And he got good at it over the decades and he was involved in all these different campaigns, including the ones that he got him his job in Washington. But, finally, this campaign pro who had run all of these expertly Confederate race-based campaigns, he finally decided the next candidate he knew of to run for the next big open seat in North Carolina would be himself.

And so, he denounced Frank Porter Graham`s beloved UNC as the university of Negroes and communists. And he proclaimed that the Civil Rights Act of 1964 was the, quote, "single most dangerous piece of legislation introduced in Congress."

And he ran himself for the United States Senate seat in North Carolina, that was opened in 1972. And that is how we got Jesse Helms, and Jesse Helms, Senator Helms, he ultimately got to the Senate too late to stop the hated Voting Rights Act the first time around, because he didn`t get there until the 1970s, but when the Voting Rights Act was up for reauthorization for the first time in 1982, Jesse Helms filibustered it in his words, until the cows came home. He did everything he could to try to get rid of the Voting Rights Act. That was 1982.

In 1983, he led an epic filibuster of the federal holiday that would honor Martin Luther King. When he finally relented with his Martin Luther King filibuster, after days of stopping that holiday, the "AP" interviewed him about what he had done. This was kind of amazing. I stumbled across this today and I was looking at old newspaper clippings.

Quote, "He said in an interview he realized his opposition to the bill and his comments about King had angered the black community. But Helms said he didn`t expect to get much black support in his reelection bid anyway."

Quote, "I face reality. The blacks have a history of voting Democratic down the line." And so, screw Martin Luther King.

Jesse Helms did overlap with one African-American senator during his entire tenure in the United States Senate. He overlapped with Carol Moseley Braun famously in 1993. Jesse Helms got into a Senate elevator with her and one of her staffers and Senator Orrin Hatch of Utah.

According to all involved, Jesse Helms looked at Carol Moseley Braun, his fellow senator, and then he turned to Orrin Hatch, and he said quote, "Watch me make her cry. I`m going to make her cry. I`m going to sing `Dixie` until she cries."

And Carol Moseley-Braun and her secretary later described it to "The L.A. Times". They said he did get right in her face and sing Dixie in her face, oh, I wish I was in the land of cotton, old times there are not forgotten. Watch it all. Make her cry.

Jesse Helms` epic filibuster against the Martin Luther King holiday, it`s interesting that the "AP" asked him like, are you worried how it would affect you politically? Like you`re in a state with a lot of black voters.

Not only was he worried about it. He was doing it on purpose. That is what he was building his political capital on. Filibustering, that was something he came back to again and again and again in his political life, proudly. That was something but he was not ashamed of it. That was something he used in all of his reelection efforts thereafter, because it can spike a particular white vote if you do stuff like that even if it costs you most of your black vote or all of your black vote. Can you go negative on the black vote?

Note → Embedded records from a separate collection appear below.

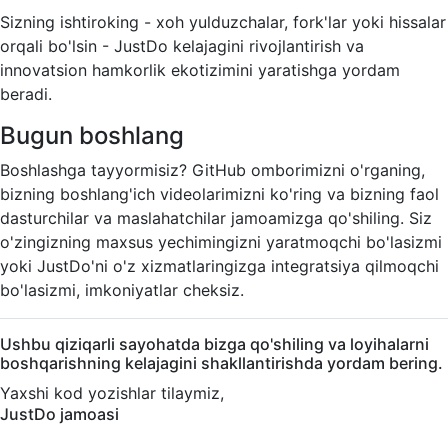
Sizning ishtiroking - xoh yulduzchalar, fork'lar yoki hissalar
orqali bo'lsin - JustDo kelajagini rivojlantirish va
innovatsion hamkorlik ekotizimini yaratishga yordam
beradi.
Bugun boshlang
Boshlashga tayyormisiz? GitHub omborimizni o'rganing,
bizning boshlang'ich videolarimizni ko'ring va bizning faol
dasturchilar va maslahatchilar jamoamizga qo'shiling. Siz
o'zingizning maxsus yechimingizni yaratmoqchi bo'lasizmi
yoki JustDo'ni o'z xizmatlaringizga integratsiya qilmoqchi
bo'lasizmi, imkoniyatlar cheksiz.
Ushbu qiziqarli sayohatda bizga qo'shiling va loyihalarni
boshqarishning kelajagini shakllantirishda yordam bering.
Yaxshi kod yozishlar tilaymiz,
JustDo jamoasi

Even though Jesse Helms did everything he could, though, to block the King holiday, I should tell you that his filibuster on that issue, although it stretched out over the a number of days and he used a bunch of different procedures, it didn`t end up being a single person filibuster record.

The record longest filibuster ever done in the United States by any one senator all at one time, that record actually is not a Jesse Helms record. That record was also set against civil rights election but it is a record that belongs to this guy.

(BEGIN AUDIO CLIP)

STROM THURMOND, 1948 PRESIDENTIAL CANDIDATE: I want to tell you, ladies and gentlemen, that there`s not enough troops in the army to force the Southern people to break down segregation and admit the Negro race into our theaters, into our swimming pools, into our homes, and into our churches.

(END AUDIO CLIP)

MADDOW: That was Strom Thurmond, South Carolina 1948. He ran for president that year on a segregation ticket. The basic idea behind he`s running for president in 1948 was the two political parties in our country were not racist enough that year. And so, Strom Thurmond had to run himself for president in order to create a whole new party, specifically to meet the racial needs of his constituents.

(BEGIN VIDEO CLIP)

REPORTER: The (INAUDIBLE) revolt against President Truman reaches its climax at Birmingham under the states rights banner. Venerable Alfalfa Bill Murray comes out of retirement to join in the protests against the president`s civil rights program. More than 6,000 flock to the Rump convention to select the presidential ticket. Thirteen southern states are represented in the (INAUDIBLE) section which precedes the nomination of Governor Thurmond of South Carolin and Fielding Wright of Mississippi as party standard bearer. Governor Thurmond attacks the civil rights flank.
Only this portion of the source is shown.